## TASK DETAILS
Output the listing below in full, exactly as written.
START RECORDS SHOWN
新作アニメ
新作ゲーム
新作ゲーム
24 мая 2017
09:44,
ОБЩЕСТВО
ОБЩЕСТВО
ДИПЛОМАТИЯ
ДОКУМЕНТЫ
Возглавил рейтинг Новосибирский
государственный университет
END RECORDS SHOWN
## EXERCISE RESPONSE
新作アニメ
新作ゲーム
新作ゲーム
24 мая 2017
09:44,
ОБЩЕСТВО
ОБЩЕСТВО
ДИПЛОМАТИЯ
ДОКУМЕНТЫ
Возглавил рейтинг Новосибирский
государственный университет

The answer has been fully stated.